Analisis TestMachine menyatakan bahwa mereka telah membagikan hasil penelitian mereka dengan Ledger dan melepaskan hadiah.

Ledger merekomendasikan pemilik dompet untuk memperbarui perangkat lunak Ledger Wallet, firmware perangkat, dan aplikasi yang terinstal di Ethereum. Pembaruan hanya antarmuka desktop atau seluler saja mungkin tidak cukup untuk aplikasi yang sudah usang di perangkat itu sendiri. Pengguna sebaiknya memeriksa rincian transaksi langsung di layar aman perangkat. Tanda tangan buta (blind signing) dapat berbahaya, karena perangkat tidak selalu mampu menampilkan setiap tindakan smart contract dalam format yang dapat dibaca, keluh para ahli Ledger.
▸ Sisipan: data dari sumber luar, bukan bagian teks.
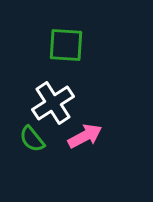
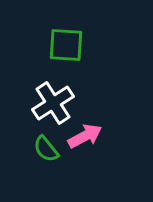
green semicircle: moved 14 px right, 10 px down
Sebelumnya, peneliti blockchain anonim ZachXBT menyarankan para pengikutnya untuk berhenti menggunakan perangkat keras dompet Ledger. Detektif blockchain khawatir bahwa pembaruan yang terlalu sering mengubah antarmuka dan terkadang mengganggu fungsi dasar perangkat.
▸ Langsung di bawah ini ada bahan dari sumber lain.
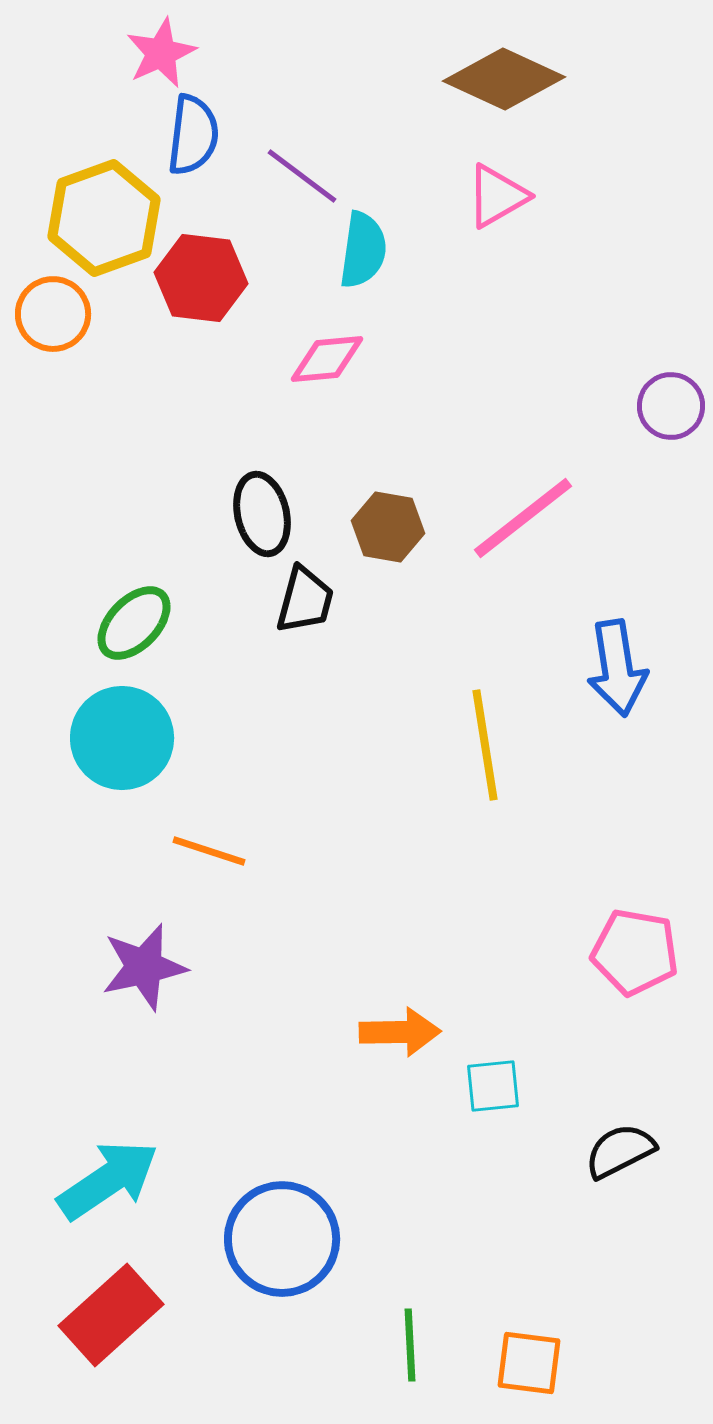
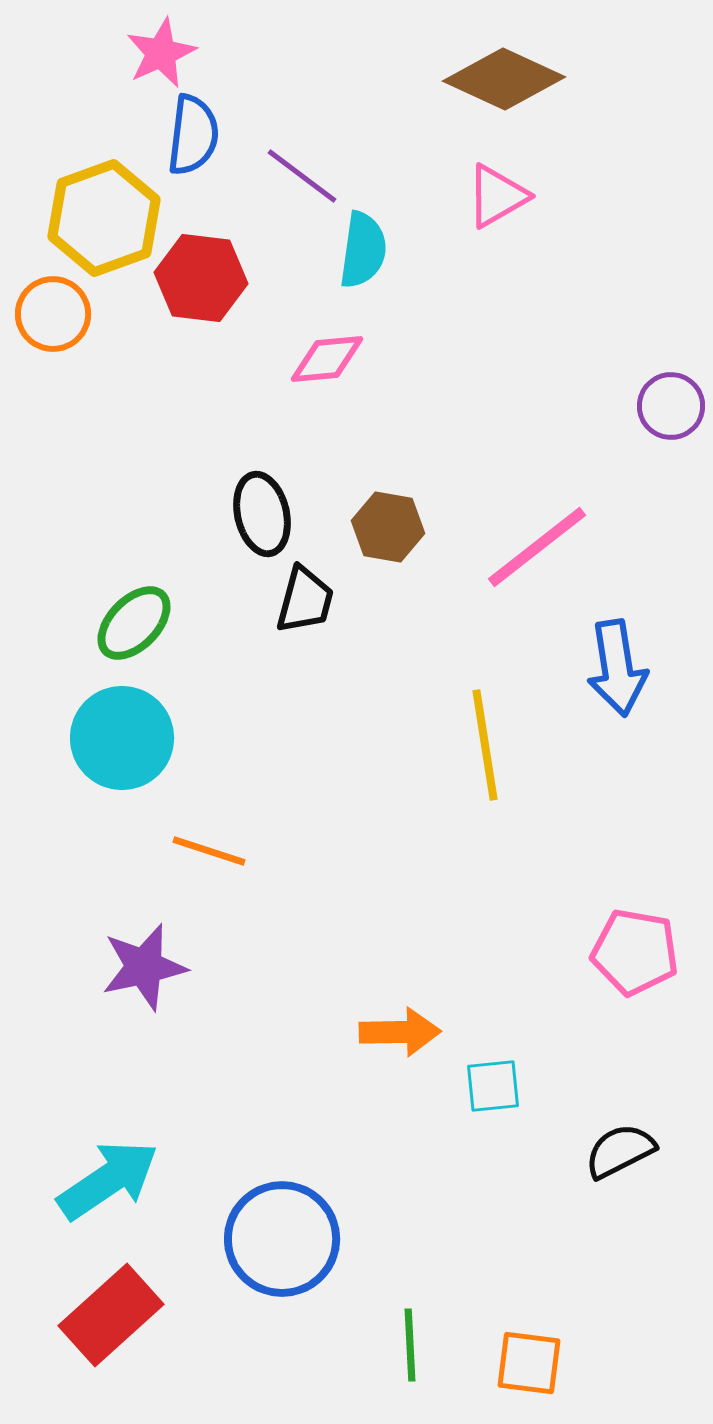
pink line: moved 14 px right, 29 px down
Penafian: Informasi pada halaman ini mungkin telah diperoleh dari pihak ketiga dan tidak mencerminkan pandangan atau opini KuCoin. Konten ini disediakan hanya untuk tujuan informasi umum, tanpa representasi atau jaminan apa pun, dan tidak dapat ditafsirkan sebagai saran keuangan atau investasi. KuCoin tidak bertanggung jawab terhadap segala kesalahan atau kelalaian, atau hasil apa pun yang keluar dari penggunaan informasi ini. Berinvestasi di aset digital dapat berisiko. Harap mengevaluasi risiko produk dan toleransi risiko Anda secara cermat berdasarkan situasi keuangan Anda sendiri. Untuk informasi lebih lanjut, silakan lihat Ketentuan Penggunaan dan Pengungkapan Risiko.